Subes al coche, arrancas y, de repente, ves una luz en el cuadro que no recordabas: un coche amarillo haciendo eses. Esa lucecita, que muchos conductores no saben identificar, es el testigo del ESP (Electronic Stability Program), uno de los sistemas de seguridad más importantes que tiene tu coche.
Pero no te preocupes. Que se encienda no siempre es una mala noticia. De hecho, hay momentos en los que es buena señal. Te explicamos qué significa cada situación y qué debes hacer para no perder los nervios y, sobre todo, para no perder la seguridad al volante.
¿Qué es el ESP y para qué sirve?
El ESP es un sistema de seguridad activa diseñado para ayudarte a mantener el control del vehículo en situaciones de riesgo. Funciona de forma inteligente: si detecta que el coche no va exactamente en la dirección que marcas con el volante (por ejemplo, en una curva cerrada, con el asfalto mojado o al hacer una maniobra brusca), actúa en milésimas de segundo.
¿Cómo lo hace? Pues frenando de forma independiente las ruedas necesarias y, si hace falta, reduciendo la potencia del motor para corregir la trayectoria y evitar un derrape. Está tan conectado con el sistema ABS y el control de tracción que trabajan como un equipo. Tanto es así que, desde 2014, el ESP es obligatorio en todos los coches nuevos vendidos en Europa.
El testigo del ESP: cómo es y qué significa
El icono del testigo del ESP representa la silueta de un coche derrapando o haciendo eses en la carretera. Puede aparecer de dos maneras distintas, y cada una tiene un significado muy diferente.
Si el testigo PARPADEA: el sistema está trabajando
¿Estás tomando una curva un poco más rápido de lo normal o el suelo está mojado y ves que la luz del coche derrapando parpadea? Es una buena señal. Ese parpadeo significa que el ESP se ha activado y está corrigiendo la situación para que no pierdas el control. No es un fallo, es tu coche diciéndote: «tranquilo, que yo te ayudo a mantener la trayectoria».
Si el testigo se queda FIJO: atención, hay un problema
Cuando la luz permanece encendida de forma constante, el mensaje cambia por completo. Esto indica que el ESP está desactivado o que ha detectado una avería en el sistema. Las causas más habituales suelen ser:
- Fallo en los sensores de velocidad de las ruedas: son los encargados de decirle al sistema cuánto gira cada rueda. Si están sucios o dañados, el ESP no recibe la información correcta.
- Problemas en el sensor del ángulo de dirección: este sensor indica hacia dónde estás girando el volante. Si falla, el ESP no puede saber si tu trayectoria es la correcta.
- Desconexión manual: en muchos coches hay un botón para desactivar el ESP (por ejemplo, para salir de nieve o barro). La luz se queda fija para recordarte que lo has apagado.

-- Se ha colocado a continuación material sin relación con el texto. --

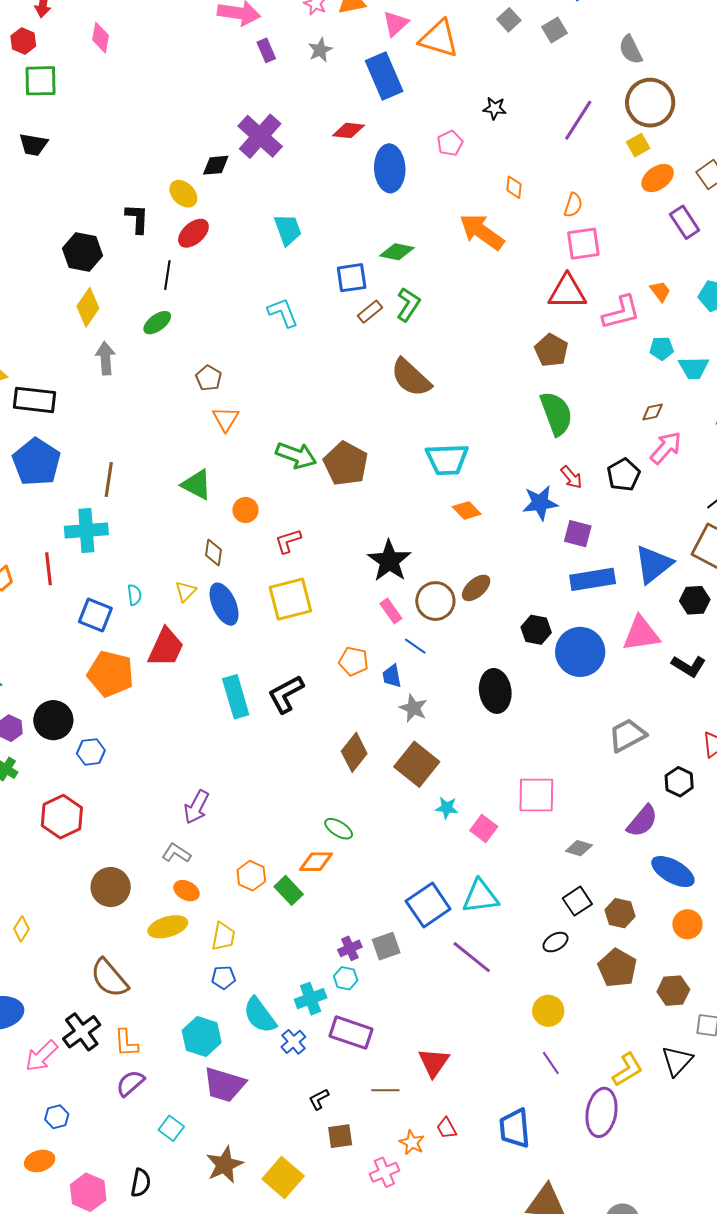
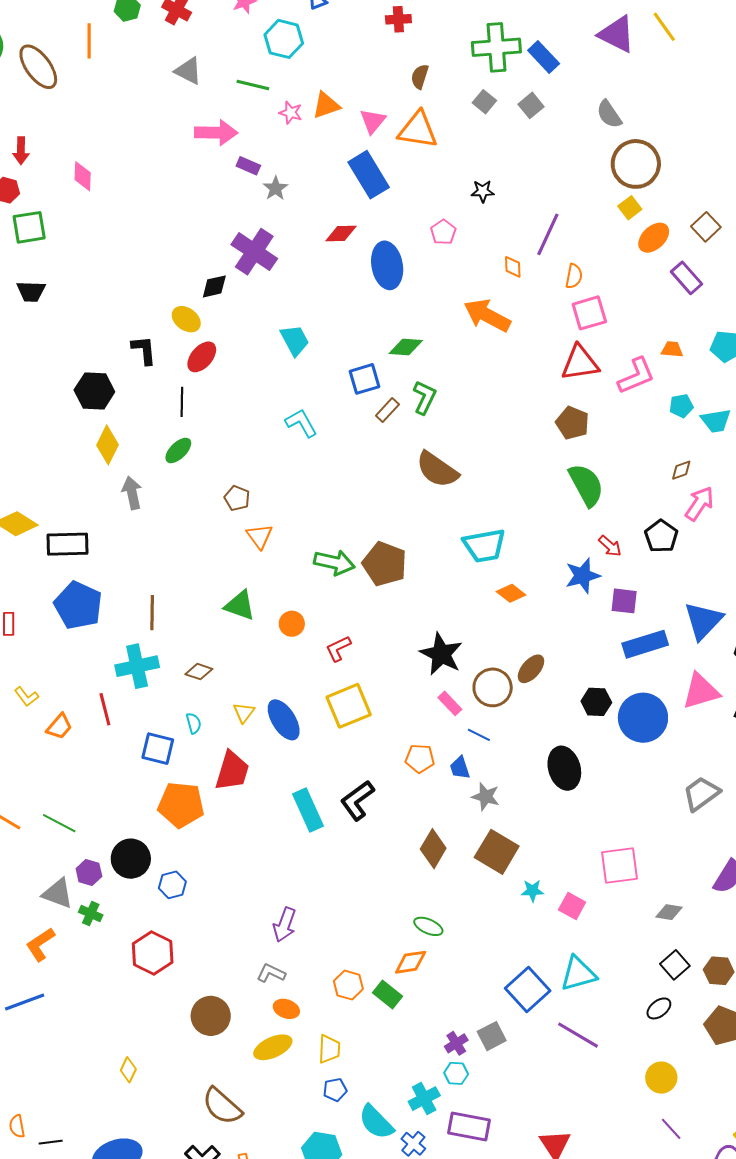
purple rectangle: (266, 50) -> (248, 166), turned -35
gray star: (320, 50) -> (276, 188), moved
purple line: (578, 120) -> (548, 234), moved
orange trapezoid: (660, 291) -> (672, 349), turned -40
brown diamond: (213, 553) -> (199, 672), moved, turned -72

- Problemas con la batería o el sistema eléctrico: una tensión baja puede desactivar algunos sistemas electrónicos para ahorrar energía.
¿Qué hacer si se enciende el testigo del ESP?
Si el testigo parpadea de forma puntual, no hagas nada. Simplemente, sé consciente de que el sistema te está ayudando y modera un poco la conducción si ves que las condiciones no son ideales.
Pero si el testigo se queda fijo, tienes que actuar. Aquí tienes una guía rápida:
- Mantén la calma: El coche no se va a parar de repente. Puedes seguir conduciendo, pero sin la ayuda del ESP, el coche se comporta como los de antes, que no perdonaban un error.
- Intenta reiniciar el sistema: A veces, un fallo eléctrico puntual se soluciona apagando y volviendo a arrancar el coche. Si la luz se apaga, puede que todo esté en orden.
- Comprueba el botón de ESP: Asegúrate de que no lo has desactivado sin querer.
- Pasa por tu taller de confianza: La opción más segura. Si la luz persiste, lo mejor es que un profesional haga un diagnóstico electrónico para leer los códigos de error y encontrar el origen del problema . Recuerda que si este testigo está encendido en la ITV, el resultado será desfavorable .
El ESP es un ángel de la guarda electrónico que trabaja en silencio la mayoría del tiempo. Aprender a leer sus señales te permitirá reaccionar a tiempo y mantener la seguridad en todo momento.